Explaining RhythmFormer: A Systematic XAI Analysis of Periodic Sparse Attention for Remote Photoplethysmography

解读 RhythmFormer：针对远程光电容积脉搏波描记法（rPPG）中周期性稀疏注意力机制的系统性可解释人工智能（XAI）分析

Abstract: Remote photoplethysmography (rPPG) transformers achieve low heart-rate error on benchmarks, yet their decisions remain opaque—a growing concern as rPPG moves toward clinical heart rate estimation. Existing rPPG XAI is dominated by qualitative heatmap inspection without quantitative faithfulness metrics or physiology-grounded validation, leaving a gap between visual plausibility and auditable evidence. We address this gap.

摘要： 远程光电容积脉搏波描记法（rPPG）Transformer 模型在基准测试中实现了较低的心率误差，但其决策过程仍然不透明——随着 rPPG 向临床心率评估方向发展，这一问题日益受到关注。现有的 rPPG 可解释人工智能（XAI）研究主要依赖定性的热力图检查，缺乏定量的忠实度指标或基于生理学的验证，导致视觉上的合理性与可审计的证据之间存在脱节。我们旨在弥补这一差距。

First, we adapt four attribution methods (raw attention, rollout, flow, Beyond Intuition) to RhythmFormer’s bi-level routing attention with top-$k$ selection. Second, we introduce a skin coverage metric quantifying how much attribution mass falls on skin regions. Third, we adapt the SaCo faithfulness coefficient from its original classification setting to rPPG regression by using the MAE between original and perturbed predicted rPPG waveforms as the perturbation impact.

首先，我们将四种归因方法（原始注意力、Rollout、Flow、Beyond Intuition）适配到了 RhythmFormer 带有 top-$k$ 选择的双层路由注意力机制中。其次，我们引入了一种皮肤覆盖率指标，用于量化归因权重落在皮肤区域的比例。第三，我们将 SaCo 忠实度系数从原始的分类场景适配到 rPPG 回归任务中，通过计算原始预测 rPPG 波形与扰动后波形之间的平均绝对误差（MAE）来衡量扰动影响。

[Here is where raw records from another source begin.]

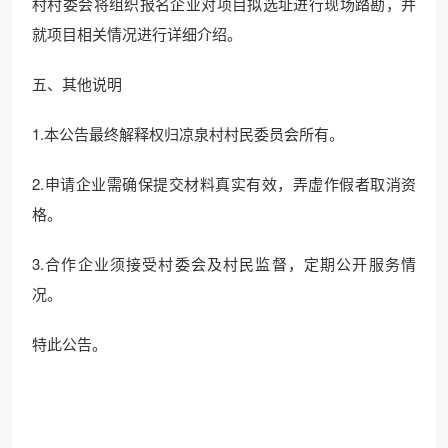
村村委会将组织报名企业对项目拟选址进行现场踏勘，并
就项目相关情况进行详细介绍。
五、其他说明
1.本公告最终解释权归凉泉村村民委员会所有。
2.申请企业需确保提交材料真实有效，弄虚作假者取消资
格。
3.合作企业须接受村委会及村民监督，定期公开服务情
况。
特此公告。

Applying these tools, we quantify a multi-hop leakage effect under sparse top-$k$ routing: attention rollout and flow almost completely restores the connections that individual refined-attention layers explicitly set to zero. Beyond Intuition mitigates this via its value-projection-weighted rollout and gradient-supported mask, attaining the highest median refined skin coverage ($0.83$ vs. $0.57$ for vanilla rollout) and faithfulness ($F=0.92$) among the evaluated methods on UBFC-rPPG. Validation across diverse datasets and model variants is needed.

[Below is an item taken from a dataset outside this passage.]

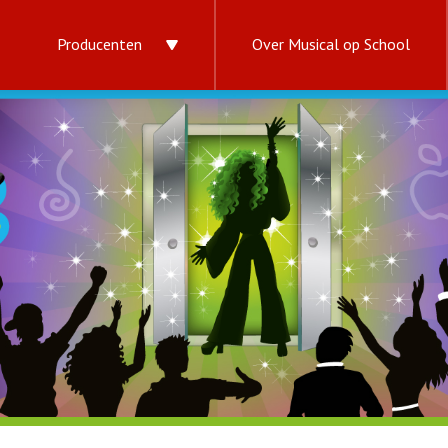
Producenten
Over Musical op School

应用这些工具，我们量化了稀疏 top-$k$ 路由下的多跳泄露效应：注意力 Rollout 和 Flow 方法几乎完全恢复了那些被单个精细注意力层显式置零的连接。Beyond Intuition 方法通过其值投影加权 Rollout 和梯度支持掩码缓解了这一问题，在 UBFC-rPPG 数据集上的评估中，它达到了最高的皮肤覆盖率中位数（0.83，而普通 Rollout 为 0.57）和忠实度（$F=0.92$）。未来仍需在更多样化的数据集和模型变体上进行验证。

A case study on a low-SaCo outlier further shows all four methods recovering consistently once an artefactual region is replaced, suggesting consistent SaCo behavior across attribution families in this illustrative case. Together, these metrics move XAI for rPPG toward auditable numerical evidence about spatial alignment and perturbation faithfulness, i.e. trustworthy rPPG XAI.

针对一个低 SaCo 异常值的案例研究进一步表明，一旦替换掉伪影区域，所有四种方法都能表现出一致的恢复效果，这表明在该示例中，不同归因方法族的 SaCo 行为具有一致性。总之，这些指标推动了 rPPG 的 XAI 向关于空间对齐和扰动忠实度的可审计数值证据方向发展，即实现可信的 rPPG XAI。